[[ The input, beginning ]]

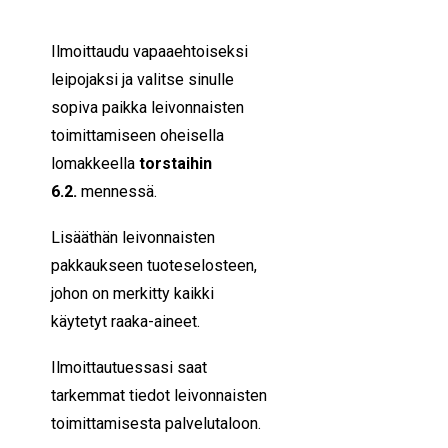
Ilmoittaudu vapaaehtoiseksi
leipojaksi ja valitse sinulle
sopiva paikka leivonnaisten
toimittamiseen oheisella
lomakkeella
torstaihin
6
.2.
mennessä.
Lisääthän leivonnaisten
pakkaukseen tuoteselosteen,
johon on merkitty kaikki
käytetyt raaka-aineet.
Ilmoittautuessasi saat
tarkemmat tiedot leivonnaisten
toimittamisesta palvelutaloon.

[[ The input, end ]]

> Brief
Without the pictures, give every line of the data again, exactly as written.

> Result of this exercise
Ilmoittaudu vapaaehtoiseksi
leipojaksi ja valitse sinulle
sopiva paikka leivonnaisten
toimittamiseen oheisella
lomakkeella
torstaihin
6
.2.
mennessä.
Lisääthän leivonnaisten
pakkaukseen tuoteselosteen,
johon on merkitty kaikki
käytetyt raaka-aineet.
Ilmoittautuessasi saat
tarkemmat tiedot leivonnaisten
toimittamisesta palvelutaloon.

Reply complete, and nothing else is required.